### Problem details
Without the pictures, write the listing below out again, line for line.

### Given entries
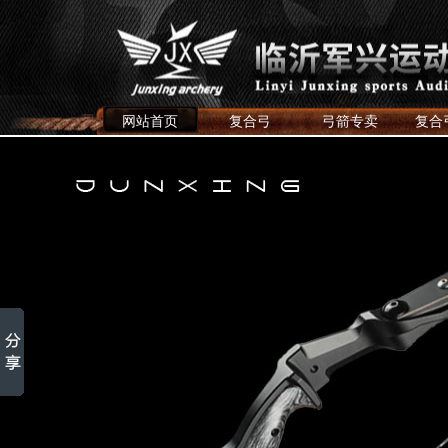
网站首页
复合弓
弓箭专卖
复合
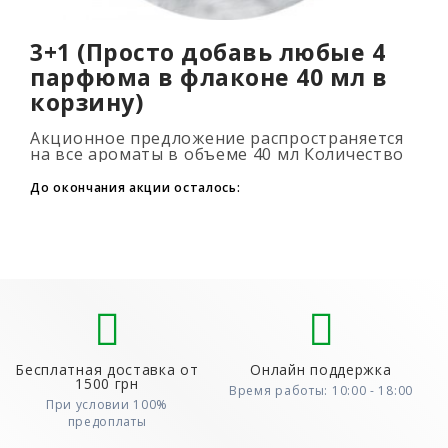
3+1 (Просто добавь любые 4
парфюма в флаконе 40 мл в
корзину)
Акционное предложение распространяется
на все ароматы в объеме 40 мл Количество
подарочных духов не ограниченно (3+1, 6+2,
9+3) Для того, что бы воспользовать..
До окончания акции осталось:
Бесплатная доставка от
Онлайн поддержка
1500 грн
Время работы: 10:00 - 18:00
При условии 100%
предоплаты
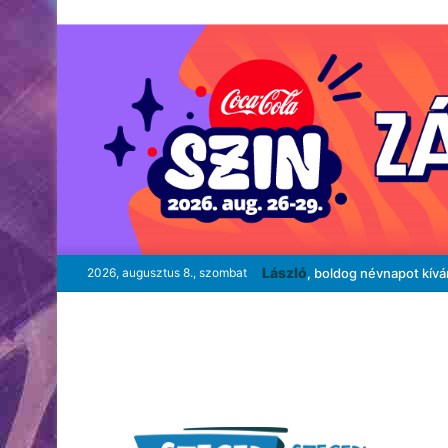
László
2026, augusztus 8., szombat
, boldog névnapot kív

### Result for this exercise
网站首页
复合弓
弓箭专卖
复合
3+1 (Просто добавь любые 4
парфюма в флаконе 40 мл в
корзину)
Акционное предложение распространяется
на все ароматы в объеме 40 мл Количество
подарочных духов не ограниченно (3+1, 6+2,
9+3) Для того, что бы воспользовать..
До окончания акции осталось:
Бесплатная доставка от
Онлайн поддержка
1500 грн
Время работы: 10:00 - 18:00
При условии 100%
предоплаты
László
2026, augusztus 8., szombat
, boldog névnapot kív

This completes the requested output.